Yes, when I go up into the mountains and do road bike riding - I always take a road bike with a triple. I can do OK around where I live, in the foothills, with a double. But I can't ride fixed gear - except in limited areas.

   another opinion posted by John E on 5/4/2006 at 8:47:19 PM
I love hills, except for anything extremely steep (e.g. 15 to 20 percent grade). The flip side is that I REALLY like my gears and don't care for either single-speed or fixed gear, although the late 1940s Sturmey-Archer fixed-gear 3-speed hub does intrigue me.

   RE:VINTAGE LIGHTWEIGHTS:   One extreme to the other..... posted by Derek Coghill on 5/7/2006 at 3:58:08 PM
No such luck for me; I ride a fixed gear in a hilly city and the most popular local mountain biking trails are pretty hilly - some nice smooth downhill bits which are good on a rigid, but unfortunately lots of rocky climbs which aren't. However, the scenery's lovely if it's not raining (Scotland).

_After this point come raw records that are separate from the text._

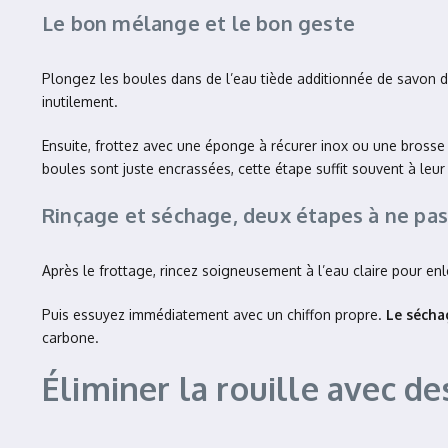
Le bon mélange et le bon geste
Plongez les boules dans de l’eau tiède additionnée de savon de
inutilement.
Ensuite, frottez avec une éponge à récurer inox ou une brosse do
boules sont juste encrassées, cette étape suffit souvent à leu
Rinçage et séchage, deux étapes à ne pas
Après le frottage, rincez soigneusement à l’eau claire pour enle
Puis essuyez immédiatement avec un chiffon propre.
Le sécha
carbone.
Éliminer la rouille avec de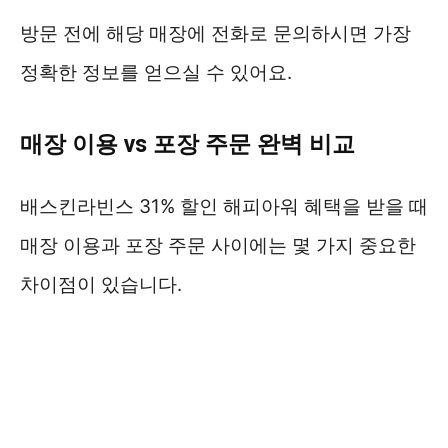
방문 전에 해당 매장에 전화로 문의하시면 가장
정확한 정보를 얻으실 수 있어요.
매장 이용 vs 포장 주문 완벽 비교
배스킨라빈스 31% 할인 해피아워 혜택을 받을 때
매장 이용과 포장 주문 사이에는 몇 가지 중요한
차이점이 있습니다.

AGE / VALUE:   for sale posted by: paul on 5/2/2006 at 11:37:28 PM
1958 Lenton Grand Prix Reg Harris model, all original except tubes and tires: 531 frame, drop bars with original tape, B-16 Brooks, 22 inch frame, 27 inch steel dunlops X1 and 1/4, Cyclo Benelux with 3 cluster, single Williams chainwheel up front, Sturmey FM 4 speed close ratio steel hub, Brittania plastic fenders off white, greenish goldish paint, all original, great graphics and good decals. $350 cash or money order with shipping extra to CONUS only. Estimate $100 UPS to west coast from Boston area includes professional partial disassembly, packing in proper box, and insurance. Thanks for looking! paul


VINTAGE LIGHTWEIGHTS:   Tiny Cuevas road bike posted by: David on 5/2/2006 at 2:52:25 PM
There's a beautiful Francisco Cuevas kid's bike on ebay (item # 7238122740 ) that's a tad too small for me! I believe it has 600A wheels. Seller has some other nice stuff that goes with it; like tons of the same tires.

VINTAGE LIGHTWEIGHTS:   Brake hoods posted by: michael on 5/1/2006 at 6:44:57 PM
I have a 1981 Tommasini with campy grandsport components. I need a set of brake hoods. They don't have to be campy. Any suggestions on where to get them would help. Thanks! Cycle on.


   RE:VINTAGE LIGHTWEIGHTS: Brake hoods posted by Warren on 5/2/2006 at 12:10:27 AM
I suspect 1981 hoods would have been the white rubber. Watch campag parts on ebay...they show up on a regular basis for not too much money.